C'è inoltre una questione tecnica complessa ma non secondaria: la quota che l'azienda dovrebbe rendere è calcolata in proporzione al fatturato delle aziende rispetto al spesa totale della Regione per i dispositivi medici. In questo modo, però, si calcola un importo sui prezzi "al lordo dell'IVA", cioè sui prodotti già "maggiorati" perché già tassati. Secondo le aziende, invece, l'importo andrebbe calcolato sull'utile, cioè sul costo del prodotto al netto delle tasse. 

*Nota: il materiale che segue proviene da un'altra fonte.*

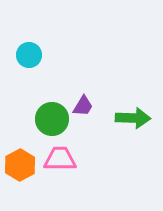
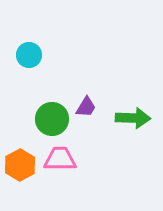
purple trapezoid: moved 3 px right, 1 px down
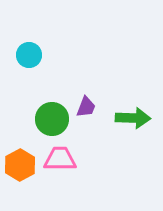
purple trapezoid: rotated 10 degrees counterclockwise
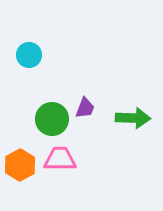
purple trapezoid: moved 1 px left, 1 px down
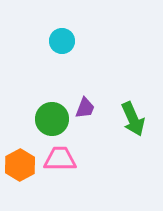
cyan circle: moved 33 px right, 14 px up
green arrow: moved 1 px down; rotated 64 degrees clockwise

Massimo Riem, il presidente della Federazione italiana fornitori in sanità (FIFO) concorda con l’obiettivo di spendere i soldi pubblici in modo più razionale, ma di non si può passare "da una deresponsabilizzazione degli amministratori e da un tracollo del tessuto delle piccole e medie imprese italiane". Riem ha affermato che secondo le loro stime centinaia di aziende saranno costrette a chiudere: "A gennaio ci troveremo davanti a una crisi senza precedenti da un punto di vista economico e sanitario".

Governo Meloni conferma payback

In questi giorni le aziende hanno ricevuto gli importi da pagare relativi al periodo 2015-2018 e hanno 30 giorni. Il sistema del payback, cioè del rimborso alle Regioni da parte delle aziende di dispositivi medici, è stato istituito  da Matteo Renzi nel 2015: le aziende avrebbero ridato il 40% dello sforamento riferito al 2015, il 45% per il 2017 e il 50% per gli anni successivi. Il meccanismo è stato effettivamente attivato soltanto da Mario Draghi nel  "decreto Aiuti bis" che nell’estate del 2022 ha richiesto alle Regioni di definire le spese sanitarie dettagliate sostenute negli anni precedenti. 

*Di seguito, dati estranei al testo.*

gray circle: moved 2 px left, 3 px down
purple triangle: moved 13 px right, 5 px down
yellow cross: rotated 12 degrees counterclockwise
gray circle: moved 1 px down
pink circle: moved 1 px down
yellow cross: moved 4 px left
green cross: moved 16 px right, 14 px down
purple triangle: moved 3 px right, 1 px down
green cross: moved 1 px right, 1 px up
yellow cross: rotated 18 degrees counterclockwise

Secondo i conti del ministero, in riferimento al 2015 le aziende farmaceutiche dovranno rimborsare 416 milioni di euro totali; 473 milioni per il 2016; 552 milioni per il 2017; e infine 643 milioni di euro per il 2018. In totale 2 miliardi e 84 milioni di euro, soldi che fanno molto comodo ai bilanci regionali, da pagare entro 30 giorni di tempo da quando ricevono l’avviso.

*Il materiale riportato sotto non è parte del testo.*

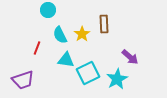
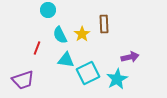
purple arrow: rotated 54 degrees counterclockwise
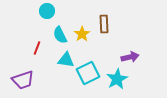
cyan circle: moved 1 px left, 1 px down
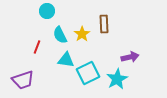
red line: moved 1 px up
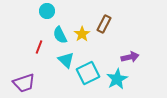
brown rectangle: rotated 30 degrees clockwise
red line: moved 2 px right
cyan triangle: rotated 36 degrees clockwise
purple trapezoid: moved 1 px right, 3 px down
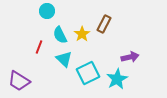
cyan triangle: moved 2 px left, 1 px up
purple trapezoid: moved 5 px left, 2 px up; rotated 50 degrees clockwise
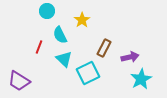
brown rectangle: moved 24 px down
yellow star: moved 14 px up
cyan star: moved 24 px right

Il ministro dell'Economia Giancarlo Giorgetti, nonostante le proteste sollevate, non è intenzionato a eliminare il payback, anche se si riserverà di fare una "manutenzione" con la "massima attenzione". Anche per Eugenio Giani, presidente della Toscana, una delle Regioni che secondo FIFO spende di più, il payback va assolutamente mantenuto perché altrimenti "lo Stato e non più i privati dovrebbe dare alle Regioni 1,4 miliardi di euro. Sarebbe assurdo e inconcepibile, non c’è copertura finanziaria".